Thanks for your quirk solution, but I still has some doubts about it,
it looks like fix the problem in the packet_setsockopt->packet_set_ring processing,
but when in packet_release processing, it may could not release the
real pg_vec for the TPACKET_V3 ring, and then cause the mem leak,
maybe I miss something here, nice to hear from your feedback. :)

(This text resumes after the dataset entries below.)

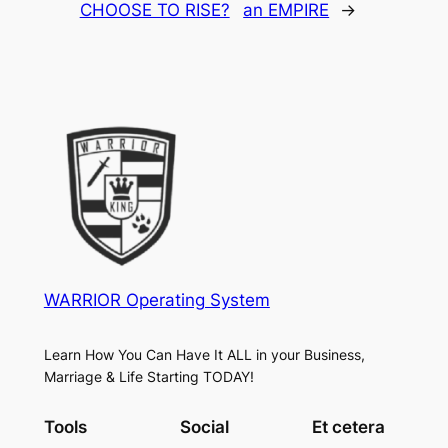
CHOOSE TO RISE?
an EMPIRE
→
WARRIOR Operating System
Learn How You Can Have It ALL in your Business,
Marriage & Life Starting TODAY!
Tools
Social
Et cetera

what about fix it this way:
--- a/net/packet/af_packet.c
+++ b/net/packet/af_packet.c
@@ -4335,9 +4335,13 @@ static int packet_set_ring(struct sock *sk, union tpacket_req_u *req_u,
/* Because we don't support block-based V3 on tx-ring */
if (!tx_ring)
prb_shutdown_retire_blk_timer(po, rb_queue);
+
+ if (pg_vec)
+ free_pg_vec(pg_vec, order, req->tp_block_nr);
+
}

- if (pg_vec)
+ if (pg_vec && (po->tp_version < TPACKET_V3))
free_pg_vec(pg_vec, order, req->tp_block_nr);
out:
release_sock(sk);


Regards
Ding

> .
>

2017-07-23 05:59:32

by Cong Wang

[permalink] [raw]
Subject: Re: af_packet: use after free in prb_retire_rx_blk_timer_expired

On Sat, Jul 22, 2017 at 8:40 PM, Ding Tianhong <[email protected]> wrote:
> Hi, Cong:
>
> Thanks for your quirk solution, but I still has some doubts about it,
> it looks like fix the problem in the packet_setsockopt->packet_set_ring processing,
> but when in packet_release processing, it may could not release the
> real pg_vec for the TPACKET_V3 ring, and then cause the mem leak,
> maybe I miss something here, nice to hear from your feedback. :)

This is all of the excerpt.